Exercise brief:
Could each entry below be printed again exactly as given?

Records drawn from a dataset:
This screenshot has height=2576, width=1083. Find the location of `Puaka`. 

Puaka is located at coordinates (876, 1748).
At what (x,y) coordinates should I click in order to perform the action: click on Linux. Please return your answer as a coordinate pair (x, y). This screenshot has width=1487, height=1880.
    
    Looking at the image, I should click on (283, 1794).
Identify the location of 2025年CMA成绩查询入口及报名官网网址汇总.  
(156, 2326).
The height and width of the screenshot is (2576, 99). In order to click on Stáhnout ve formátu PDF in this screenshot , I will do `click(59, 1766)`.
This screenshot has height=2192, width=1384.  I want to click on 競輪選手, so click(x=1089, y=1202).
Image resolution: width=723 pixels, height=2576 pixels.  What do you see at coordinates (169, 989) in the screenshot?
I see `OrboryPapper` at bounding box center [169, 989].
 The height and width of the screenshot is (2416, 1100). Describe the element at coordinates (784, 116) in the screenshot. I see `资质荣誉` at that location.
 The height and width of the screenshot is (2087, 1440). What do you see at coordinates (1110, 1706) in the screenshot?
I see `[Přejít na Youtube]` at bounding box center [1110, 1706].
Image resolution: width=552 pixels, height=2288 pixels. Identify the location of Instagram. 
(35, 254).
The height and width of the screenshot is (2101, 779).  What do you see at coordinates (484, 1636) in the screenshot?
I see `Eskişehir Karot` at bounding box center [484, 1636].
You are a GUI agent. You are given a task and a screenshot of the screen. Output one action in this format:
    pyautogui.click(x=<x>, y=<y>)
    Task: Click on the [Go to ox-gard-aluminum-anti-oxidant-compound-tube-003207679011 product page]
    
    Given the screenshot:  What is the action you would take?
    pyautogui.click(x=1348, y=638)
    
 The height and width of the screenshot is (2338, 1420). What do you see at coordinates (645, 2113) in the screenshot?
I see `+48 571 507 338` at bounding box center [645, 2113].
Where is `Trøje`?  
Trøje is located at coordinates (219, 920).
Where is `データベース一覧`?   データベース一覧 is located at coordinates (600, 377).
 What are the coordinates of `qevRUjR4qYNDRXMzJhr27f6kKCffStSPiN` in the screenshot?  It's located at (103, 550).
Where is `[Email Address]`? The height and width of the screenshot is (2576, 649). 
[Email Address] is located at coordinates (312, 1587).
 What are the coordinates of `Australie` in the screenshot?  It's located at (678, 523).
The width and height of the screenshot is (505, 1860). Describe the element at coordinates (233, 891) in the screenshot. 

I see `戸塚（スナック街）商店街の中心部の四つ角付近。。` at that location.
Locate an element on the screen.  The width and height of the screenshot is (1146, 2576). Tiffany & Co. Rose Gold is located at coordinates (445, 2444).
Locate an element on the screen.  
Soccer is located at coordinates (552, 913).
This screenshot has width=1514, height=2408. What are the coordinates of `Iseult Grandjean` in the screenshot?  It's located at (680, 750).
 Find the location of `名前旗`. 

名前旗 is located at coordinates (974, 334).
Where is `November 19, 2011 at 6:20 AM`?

Final answer:
This screenshot has height=2576, width=1083. Find the location of `Puaka`. 

Puaka is located at coordinates (876, 1748).
At what (x,y) coordinates should I click in order to perform the action: click on Linux. Please return your answer as a coordinate pair (x, y). This screenshot has width=1487, height=1880.
    
    Looking at the image, I should click on (283, 1794).
Identify the location of 2025年CMA成绩查询入口及报名官网网址汇总.  
(156, 2326).
The height and width of the screenshot is (2576, 99). In order to click on Stáhnout ve formátu PDF in this screenshot , I will do `click(59, 1766)`.
This screenshot has height=2192, width=1384.  I want to click on 競輪選手, so click(x=1089, y=1202).
Image resolution: width=723 pixels, height=2576 pixels.  What do you see at coordinates (169, 989) in the screenshot?
I see `OrboryPapper` at bounding box center [169, 989].
 The height and width of the screenshot is (2416, 1100). Describe the element at coordinates (784, 116) in the screenshot. I see `资质荣誉` at that location.
 The height and width of the screenshot is (2087, 1440). What do you see at coordinates (1110, 1706) in the screenshot?
I see `[Přejít na Youtube]` at bounding box center [1110, 1706].
Image resolution: width=552 pixels, height=2288 pixels. Identify the location of Instagram. 
(35, 254).
The height and width of the screenshot is (2101, 779).  What do you see at coordinates (484, 1636) in the screenshot?
I see `Eskişehir Karot` at bounding box center [484, 1636].
You are a GUI agent. You are given a task and a screenshot of the screen. Output one action in this format:
    pyautogui.click(x=<x>, y=<y>)
    Task: Click on the [Go to ox-gard-aluminum-anti-oxidant-compound-tube-003207679011 product page]
    
    Given the screenshot:  What is the action you would take?
    pyautogui.click(x=1348, y=638)
    
 The height and width of the screenshot is (2338, 1420). What do you see at coordinates (645, 2113) in the screenshot?
I see `+48 571 507 338` at bounding box center [645, 2113].
Where is `Trøje`?  
Trøje is located at coordinates (219, 920).
Where is `データベース一覧`?   データベース一覧 is located at coordinates (600, 377).
 What are the coordinates of `qevRUjR4qYNDRXMzJhr27f6kKCffStSPiN` in the screenshot?  It's located at (103, 550).
Where is `[Email Address]`? The height and width of the screenshot is (2576, 649). 
[Email Address] is located at coordinates (312, 1587).
 What are the coordinates of `Australie` in the screenshot?  It's located at (678, 523).
The width and height of the screenshot is (505, 1860). Describe the element at coordinates (233, 891) in the screenshot. 

I see `戸塚（スナック街）商店街の中心部の四つ角付近。。` at that location.
Locate an element on the screen.  The width and height of the screenshot is (1146, 2576). Tiffany & Co. Rose Gold is located at coordinates (445, 2444).
Locate an element on the screen.  
Soccer is located at coordinates (552, 913).
This screenshot has width=1514, height=2408. What are the coordinates of `Iseult Grandjean` in the screenshot?  It's located at (680, 750).
 Find the location of `名前旗`. 

名前旗 is located at coordinates (974, 334).
Where is `November 19, 2011 at 6:20 AM`?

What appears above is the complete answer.